#### Information provided
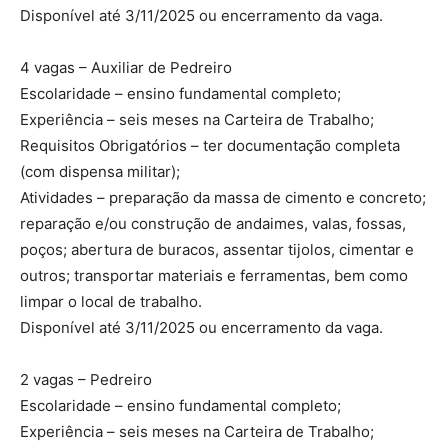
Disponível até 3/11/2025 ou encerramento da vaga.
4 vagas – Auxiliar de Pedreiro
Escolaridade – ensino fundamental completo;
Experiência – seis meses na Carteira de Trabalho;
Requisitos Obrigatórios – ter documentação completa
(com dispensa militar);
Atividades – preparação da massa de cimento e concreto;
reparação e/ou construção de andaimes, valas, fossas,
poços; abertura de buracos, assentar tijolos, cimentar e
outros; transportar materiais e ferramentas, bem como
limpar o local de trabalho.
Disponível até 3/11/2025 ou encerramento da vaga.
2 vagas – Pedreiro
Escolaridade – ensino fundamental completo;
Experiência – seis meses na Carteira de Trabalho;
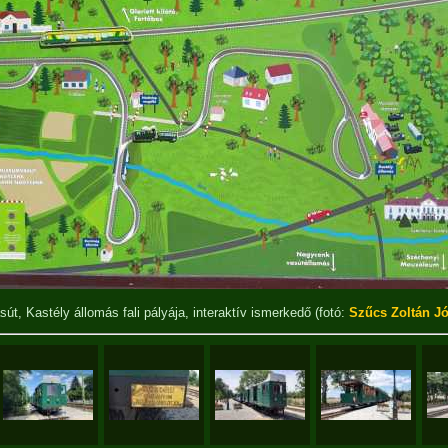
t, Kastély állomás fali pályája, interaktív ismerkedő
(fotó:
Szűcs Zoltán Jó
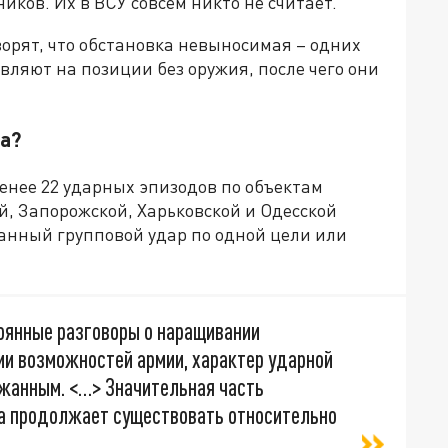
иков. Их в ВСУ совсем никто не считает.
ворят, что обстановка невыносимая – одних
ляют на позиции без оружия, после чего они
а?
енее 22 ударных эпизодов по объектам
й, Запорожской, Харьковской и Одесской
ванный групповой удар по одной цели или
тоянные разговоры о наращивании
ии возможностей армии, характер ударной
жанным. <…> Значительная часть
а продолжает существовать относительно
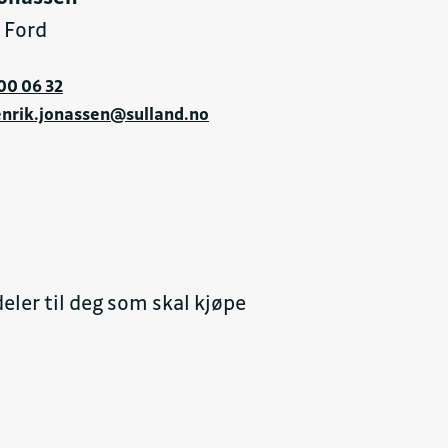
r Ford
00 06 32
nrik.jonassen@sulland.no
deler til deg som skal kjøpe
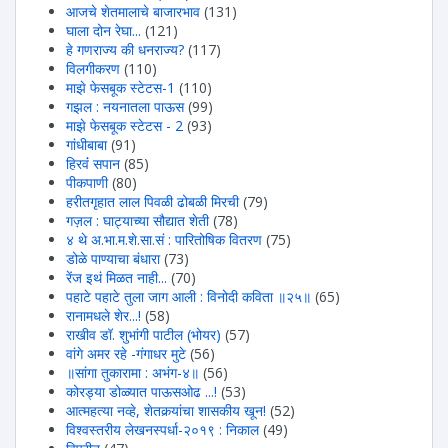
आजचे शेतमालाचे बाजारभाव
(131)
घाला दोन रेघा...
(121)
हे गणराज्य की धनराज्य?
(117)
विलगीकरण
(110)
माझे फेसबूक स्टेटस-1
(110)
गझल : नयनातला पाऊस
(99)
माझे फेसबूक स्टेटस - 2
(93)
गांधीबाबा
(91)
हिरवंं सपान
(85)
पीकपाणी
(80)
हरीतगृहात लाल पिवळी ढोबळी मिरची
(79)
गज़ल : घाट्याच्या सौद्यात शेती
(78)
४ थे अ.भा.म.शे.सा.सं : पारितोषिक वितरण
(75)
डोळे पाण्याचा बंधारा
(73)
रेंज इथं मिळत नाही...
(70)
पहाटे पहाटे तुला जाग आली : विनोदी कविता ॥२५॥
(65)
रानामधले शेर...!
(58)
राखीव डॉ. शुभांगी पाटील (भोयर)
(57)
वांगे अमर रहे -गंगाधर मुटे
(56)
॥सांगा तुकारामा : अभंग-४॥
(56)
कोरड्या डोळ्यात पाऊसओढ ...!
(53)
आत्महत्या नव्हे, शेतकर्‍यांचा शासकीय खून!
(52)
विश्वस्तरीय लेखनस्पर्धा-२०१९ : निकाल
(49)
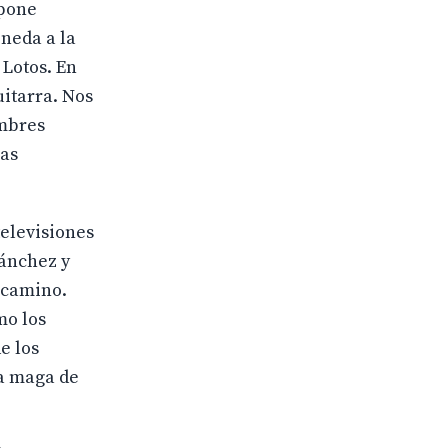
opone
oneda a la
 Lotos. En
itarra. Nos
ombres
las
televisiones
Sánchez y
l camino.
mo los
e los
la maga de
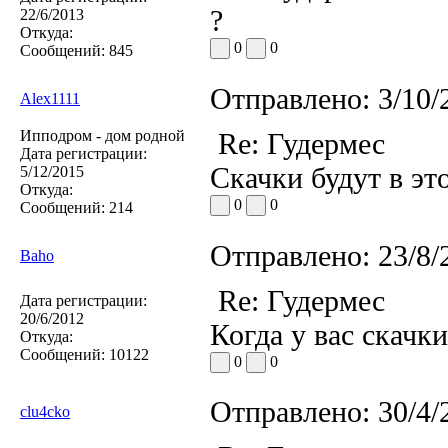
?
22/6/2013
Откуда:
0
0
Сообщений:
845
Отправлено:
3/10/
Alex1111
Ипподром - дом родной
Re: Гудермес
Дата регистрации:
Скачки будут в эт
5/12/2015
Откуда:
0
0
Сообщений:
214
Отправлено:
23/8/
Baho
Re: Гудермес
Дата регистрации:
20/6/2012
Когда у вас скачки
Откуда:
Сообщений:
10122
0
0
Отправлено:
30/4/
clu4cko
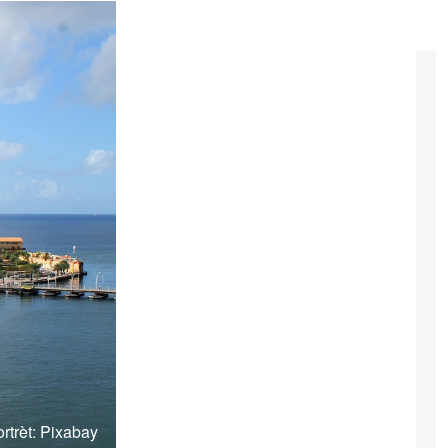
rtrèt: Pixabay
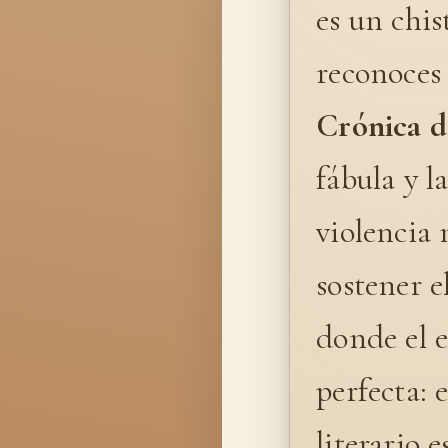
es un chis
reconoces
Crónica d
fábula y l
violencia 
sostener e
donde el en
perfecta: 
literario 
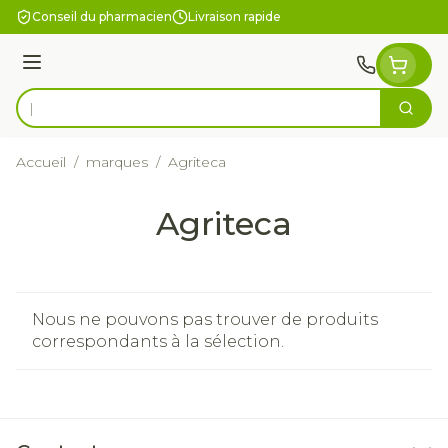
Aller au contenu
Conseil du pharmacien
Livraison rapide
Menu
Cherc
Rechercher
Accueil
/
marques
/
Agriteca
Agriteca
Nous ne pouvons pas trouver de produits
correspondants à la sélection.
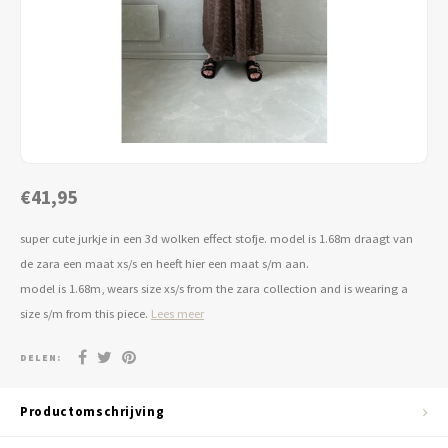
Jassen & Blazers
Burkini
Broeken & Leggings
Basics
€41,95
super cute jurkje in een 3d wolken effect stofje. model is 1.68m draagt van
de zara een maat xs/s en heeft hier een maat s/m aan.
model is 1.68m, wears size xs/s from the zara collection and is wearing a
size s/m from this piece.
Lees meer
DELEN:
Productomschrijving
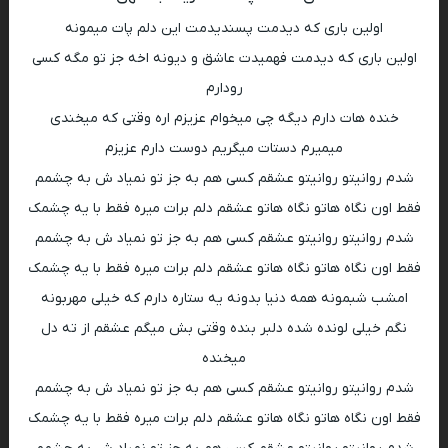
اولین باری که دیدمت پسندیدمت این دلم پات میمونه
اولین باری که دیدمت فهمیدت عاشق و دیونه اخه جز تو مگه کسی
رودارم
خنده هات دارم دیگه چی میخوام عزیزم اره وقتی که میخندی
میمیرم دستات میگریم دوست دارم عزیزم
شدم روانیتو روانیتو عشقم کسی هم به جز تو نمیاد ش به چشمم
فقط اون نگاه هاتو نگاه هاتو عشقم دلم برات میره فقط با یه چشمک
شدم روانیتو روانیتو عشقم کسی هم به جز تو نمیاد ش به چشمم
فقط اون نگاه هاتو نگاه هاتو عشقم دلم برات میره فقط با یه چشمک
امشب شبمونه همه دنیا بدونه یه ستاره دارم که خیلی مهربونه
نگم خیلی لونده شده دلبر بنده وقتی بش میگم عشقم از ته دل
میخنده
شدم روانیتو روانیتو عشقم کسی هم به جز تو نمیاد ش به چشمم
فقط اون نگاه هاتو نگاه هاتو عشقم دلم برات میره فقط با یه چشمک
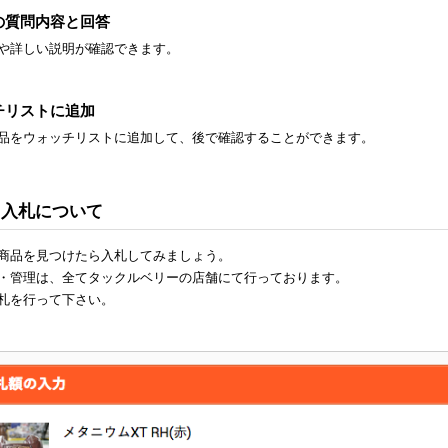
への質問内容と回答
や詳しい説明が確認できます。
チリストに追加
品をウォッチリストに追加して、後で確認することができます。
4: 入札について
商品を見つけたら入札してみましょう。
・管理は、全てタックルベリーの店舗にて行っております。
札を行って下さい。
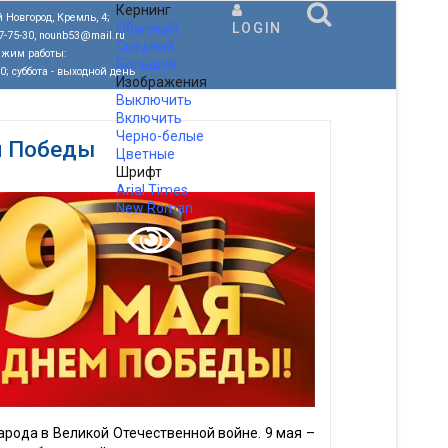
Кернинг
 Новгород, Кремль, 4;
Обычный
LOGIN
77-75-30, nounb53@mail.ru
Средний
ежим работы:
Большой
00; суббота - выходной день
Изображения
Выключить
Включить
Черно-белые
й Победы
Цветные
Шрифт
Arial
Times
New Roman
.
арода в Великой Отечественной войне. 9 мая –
########
● **Your task**
Please print each record above again exactly, but omit any pictures.

● **Response**
Disponível até 3/11/2025 ou encerramento da vaga.
4 vagas – Auxiliar de Pedreiro
Escolaridade – ensino fundamental completo;
Experiência – seis meses na Carteira de Trabalho;
Requisitos Obrigatórios – ter documentação completa
(com dispensa militar);
Atividades – preparação da massa de cimento e concreto;
reparação e/ou construção de andaimes, valas, fossas,
poços; abertura de buracos, assentar tijolos, cimentar e
outros; transportar materiais e ferramentas, bem como
limpar o local de trabalho.
Disponível até 3/11/2025 ou encerramento da vaga.
2 vagas – Pedreiro
Escolaridade – ensino fundamental completo;
Experiência – seis meses na Carteira de Trabalho;
t, Kastély állomás fali pályája, interaktív ismerkedő
(fotó:
Szűcs Zoltán Jó
иков. Их в ВСУ совсем никто не считает.
ворят, что обстановка невыносимая – одних
ляют на позиции без оружия, после чего они
а?
енее 22 ударных эпизодов по объектам
й, Запорожской, Харьковской и Одесской
ванный групповой удар по одной цели или
тоянные разговоры о наращивании
ии возможностей армии, характер ударной
жанным. <…> Значительная часть
а продолжает существовать относительно
r Ford
00 06 32
nrik.jonassen@sulland.no
deler til deg som skal kjøpe
आजचे शेतमालाचे बाजारभाव
(131)
घाला दोन रेघा...
(121)
हे गणराज्य की धनराज्य?
(117)
विलगीकरण
(110)
माझे फेसबूक स्टेटस-1
(110)
गझल : नयनातला पाऊस
(99)
माझे फेसबूक स्टेटस - 2
(93)
गांधीबाबा
(91)
हिरवंं सपान
(85)
पीकपाणी
(80)
हरीतगृहात लाल पिवळी ढोबळी मिरची
(79)
गज़ल : घाट्याच्या सौद्यात शेती
(78)
४ थे अ.भा.म.शे.सा.सं : पारितोषिक वितरण
(75)
डोळे पाण्याचा बंधारा
(73)
रेंज इथं मिळत नाही...
(70)
पहाटे पहाटे तुला जाग आली : विनोदी कविता ॥२५॥
(65)
रानामधले शेर...!
(58)
राखीव डॉ. शुभांगी पाटील (भोयर)
(57)
वांगे अमर रहे -गंगाधर मुटे
(56)
॥सांगा तुकारामा : अभंग-४॥
(56)
कोरड्या डोळ्यात पाऊसओढ ...!
(53)
आत्महत्या नव्हे, शेतकर्‍यांचा शासकीय खून!
(52)
विश्वस्तरीय लेखनस्पर्धा-२०१९ : निकाल
(49)
opone
oneda a la
 Lotos. En
itarra. Nos
ombres
las
televisiones
Sánchez y
l camino.
mo los
e los
la maga de
?
22/6/2013
Откуда:
0
0
Сообщений:
845
Отправлено:
3/10/
Alex1111
Ипподром - дом родной
Re: Гудермес
Дата регистрации:
Скачки будут в эт
5/12/2015
Откуда:
0
0
Сообщений:
214
Отправлено:
23/8/
Baho
Re: Гудермес
Дата регистрации:
20/6/2012
Когда у вас скачки
Откуда:
Сообщений:
10122
0
0
Отправлено:
30/4/
clu4cko
rtrèt: Pixabay
es un chis
reconoces
Crónica d
fábula y l
violencia 
sostener e
donde el en
perfecta: 
literario 
Aller au contenu
Conseil du pharmacien
Livraison rapide
Menu
Cherc
Rechercher
Accueil
/
marques
/
Agriteca
Agriteca
Nous ne pouvons pas trouver de produits
correspondants à la sélection.
Jassen & Blazers
Burkini
Broeken & Leggings
Basics
€41,95
super cute jurkje in een 3d wolken effect stofje. model is 1.68m draagt van
de zara een maat xs/s en heeft hier een maat s/m aan.
model is 1.68m, wears size xs/s from the zara collection and is wearing a
size s/m from this piece.
Lees meer
DELEN:
Productomschrijving
اولین باری که دیدمت پسندیدمت این دلم پات میمونه
اولین باری که دیدمت فهمیدت عاشق و دیونه اخه جز تو مگه کسی
رودارم
خنده هات دارم دیگه چی میخوام عزیزم اره وقتی که میخندی
میمیرم دستات میگریم دوست دارم عزیزم
شدم روانیتو روانیتو عشقم کسی هم به جز تو نمیاد ش به چشمم
فقط اون نگاه هاتو نگاه هاتو عشقم دلم برات میره فقط با یه چشمک
شدم روانیتو روانیتو عشقم کسی هم به جز تو نمیاد ش به چشمم
فقط اون نگاه هاتو نگاه هاتو عشقم دلم برات میره فقط با یه چشمک
امشب شبمونه همه دنیا بدونه یه ستاره دارم که خیلی مهربونه
نگم خیلی لونده شده دلبر بنده وقتی بش میگم عشقم از ته دل
میخنده
شدم روانیتو روانیتو عشقم کسی هم به جز تو نمیاد ش به چشمم
فقط اون نگاه هاتو نگاه هاتو عشقم دلم برات میره فقط با یه چشمک
への質問内容と回答
や詳しい説明が確認できます。
チリストに追加
品をウォッチリストに追加して、後で確認することができます。
4: 入札について
商品を見つけたら入札してみましょう。
・管理は、全てタックルベリーの店舗にて行っております。
札を行って下さい。
Кернинг
 Новгород, Кремль, 4;
Обычный
LOGIN
77-75-30, nounb53@mail.ru
Средний
ежим работы:
Большой
00; суббота - выходной день
Изображения
Выключить
Включить
Черно-белые
й Победы
Цветные
Шрифт
Arial
Times
New Roman
.
арода в Великой Отечественной войне. 9 мая –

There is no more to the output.